## TASK DIRECTIONS
Search the entries for the word "that" and return every line where it is found.

╭─ AVAILABLE RECORDS

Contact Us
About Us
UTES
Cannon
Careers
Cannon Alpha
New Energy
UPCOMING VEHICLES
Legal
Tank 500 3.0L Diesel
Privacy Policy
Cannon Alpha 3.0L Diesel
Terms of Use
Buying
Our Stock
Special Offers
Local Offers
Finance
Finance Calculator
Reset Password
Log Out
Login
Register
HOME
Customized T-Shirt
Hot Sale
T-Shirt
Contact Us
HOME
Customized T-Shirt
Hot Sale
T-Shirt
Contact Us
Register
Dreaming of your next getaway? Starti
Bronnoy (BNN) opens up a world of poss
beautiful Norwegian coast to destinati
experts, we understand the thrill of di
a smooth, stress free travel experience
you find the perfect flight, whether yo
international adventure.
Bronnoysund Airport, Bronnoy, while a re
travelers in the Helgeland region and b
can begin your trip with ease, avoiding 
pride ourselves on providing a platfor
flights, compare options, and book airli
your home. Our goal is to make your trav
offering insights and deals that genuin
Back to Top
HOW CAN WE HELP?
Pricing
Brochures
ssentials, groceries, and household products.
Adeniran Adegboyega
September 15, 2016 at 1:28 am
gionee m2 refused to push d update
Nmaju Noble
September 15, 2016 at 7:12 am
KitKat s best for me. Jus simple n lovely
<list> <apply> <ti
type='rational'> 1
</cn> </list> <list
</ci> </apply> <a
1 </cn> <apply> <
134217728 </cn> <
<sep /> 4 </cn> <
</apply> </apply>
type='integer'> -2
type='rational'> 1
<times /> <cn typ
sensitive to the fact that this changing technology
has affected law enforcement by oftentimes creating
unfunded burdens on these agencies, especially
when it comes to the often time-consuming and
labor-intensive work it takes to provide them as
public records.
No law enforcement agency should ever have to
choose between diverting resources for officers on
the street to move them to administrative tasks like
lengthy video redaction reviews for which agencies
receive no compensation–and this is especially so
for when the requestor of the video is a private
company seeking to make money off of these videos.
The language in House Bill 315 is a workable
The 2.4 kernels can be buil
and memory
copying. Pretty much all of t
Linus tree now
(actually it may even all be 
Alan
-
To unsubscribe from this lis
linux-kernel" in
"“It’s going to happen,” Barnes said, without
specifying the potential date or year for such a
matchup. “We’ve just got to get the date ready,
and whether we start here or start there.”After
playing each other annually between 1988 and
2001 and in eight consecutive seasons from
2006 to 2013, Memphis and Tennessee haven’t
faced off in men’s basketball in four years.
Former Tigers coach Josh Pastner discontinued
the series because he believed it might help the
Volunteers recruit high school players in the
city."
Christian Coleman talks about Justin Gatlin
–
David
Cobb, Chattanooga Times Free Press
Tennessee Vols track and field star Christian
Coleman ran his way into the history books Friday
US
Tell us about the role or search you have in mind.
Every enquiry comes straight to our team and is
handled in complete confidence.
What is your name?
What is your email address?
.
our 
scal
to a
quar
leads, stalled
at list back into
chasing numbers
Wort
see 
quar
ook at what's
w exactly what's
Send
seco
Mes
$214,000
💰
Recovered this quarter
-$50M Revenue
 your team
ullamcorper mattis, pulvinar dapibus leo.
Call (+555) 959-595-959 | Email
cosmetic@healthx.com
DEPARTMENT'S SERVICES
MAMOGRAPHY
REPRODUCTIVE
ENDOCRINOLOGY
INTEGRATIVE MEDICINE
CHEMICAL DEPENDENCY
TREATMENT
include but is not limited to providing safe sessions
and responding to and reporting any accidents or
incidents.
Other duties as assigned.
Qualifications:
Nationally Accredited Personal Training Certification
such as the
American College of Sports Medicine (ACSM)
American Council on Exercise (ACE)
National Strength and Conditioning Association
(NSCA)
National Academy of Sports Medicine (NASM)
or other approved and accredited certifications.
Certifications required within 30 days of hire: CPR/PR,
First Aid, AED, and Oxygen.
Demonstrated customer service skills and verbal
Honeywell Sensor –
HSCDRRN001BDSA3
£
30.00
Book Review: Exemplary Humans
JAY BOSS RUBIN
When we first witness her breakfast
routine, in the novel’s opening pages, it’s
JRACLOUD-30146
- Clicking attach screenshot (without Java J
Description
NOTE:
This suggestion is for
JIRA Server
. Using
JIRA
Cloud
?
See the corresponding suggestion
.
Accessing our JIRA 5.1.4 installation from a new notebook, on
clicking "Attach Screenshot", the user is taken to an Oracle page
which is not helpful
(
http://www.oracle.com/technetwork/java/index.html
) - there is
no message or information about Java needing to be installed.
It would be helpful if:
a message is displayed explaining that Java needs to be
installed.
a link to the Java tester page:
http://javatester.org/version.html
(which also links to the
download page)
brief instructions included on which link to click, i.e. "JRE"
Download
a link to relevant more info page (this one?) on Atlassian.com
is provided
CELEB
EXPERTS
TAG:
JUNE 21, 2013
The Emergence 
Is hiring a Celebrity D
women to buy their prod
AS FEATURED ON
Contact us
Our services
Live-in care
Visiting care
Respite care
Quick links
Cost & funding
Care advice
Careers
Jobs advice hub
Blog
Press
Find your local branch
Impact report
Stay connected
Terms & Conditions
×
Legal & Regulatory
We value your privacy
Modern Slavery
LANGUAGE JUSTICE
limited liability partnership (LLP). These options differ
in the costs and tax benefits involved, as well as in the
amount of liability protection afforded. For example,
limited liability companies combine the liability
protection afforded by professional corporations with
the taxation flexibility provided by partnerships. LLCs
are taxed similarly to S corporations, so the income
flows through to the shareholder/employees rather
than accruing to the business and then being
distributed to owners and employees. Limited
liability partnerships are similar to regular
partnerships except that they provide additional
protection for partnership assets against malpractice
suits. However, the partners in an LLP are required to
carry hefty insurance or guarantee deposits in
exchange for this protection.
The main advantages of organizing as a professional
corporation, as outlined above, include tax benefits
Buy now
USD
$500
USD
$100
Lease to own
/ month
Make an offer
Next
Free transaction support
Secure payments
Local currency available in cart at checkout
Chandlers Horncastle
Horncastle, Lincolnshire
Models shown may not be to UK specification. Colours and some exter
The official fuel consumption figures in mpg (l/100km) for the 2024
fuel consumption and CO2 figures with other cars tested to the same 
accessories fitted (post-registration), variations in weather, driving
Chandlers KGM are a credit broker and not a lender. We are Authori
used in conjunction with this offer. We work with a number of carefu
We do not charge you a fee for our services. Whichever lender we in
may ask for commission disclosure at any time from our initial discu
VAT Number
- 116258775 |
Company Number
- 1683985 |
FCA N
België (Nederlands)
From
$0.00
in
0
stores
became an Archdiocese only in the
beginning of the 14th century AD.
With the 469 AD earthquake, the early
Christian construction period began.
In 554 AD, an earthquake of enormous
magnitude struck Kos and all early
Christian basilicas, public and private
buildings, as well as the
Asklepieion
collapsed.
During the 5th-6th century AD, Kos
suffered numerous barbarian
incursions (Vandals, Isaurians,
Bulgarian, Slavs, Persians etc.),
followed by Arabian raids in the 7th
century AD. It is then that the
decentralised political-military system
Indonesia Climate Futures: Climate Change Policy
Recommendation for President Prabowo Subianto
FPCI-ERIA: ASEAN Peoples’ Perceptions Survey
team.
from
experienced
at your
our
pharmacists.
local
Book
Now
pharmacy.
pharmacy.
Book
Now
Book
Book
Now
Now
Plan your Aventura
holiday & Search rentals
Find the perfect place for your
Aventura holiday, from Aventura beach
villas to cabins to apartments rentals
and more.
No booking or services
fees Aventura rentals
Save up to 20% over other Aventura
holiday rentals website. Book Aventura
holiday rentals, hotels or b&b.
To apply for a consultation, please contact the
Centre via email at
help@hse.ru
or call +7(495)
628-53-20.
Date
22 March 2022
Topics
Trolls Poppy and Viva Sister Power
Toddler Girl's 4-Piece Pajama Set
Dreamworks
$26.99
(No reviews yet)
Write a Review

╰─

## TASK OUTPUT
offering insights and deals that genuin
sensitive to the fact that this changing technology
a message is displayed explaining that Java needs to be
partnerships except that they provide additional
century AD. It is then that the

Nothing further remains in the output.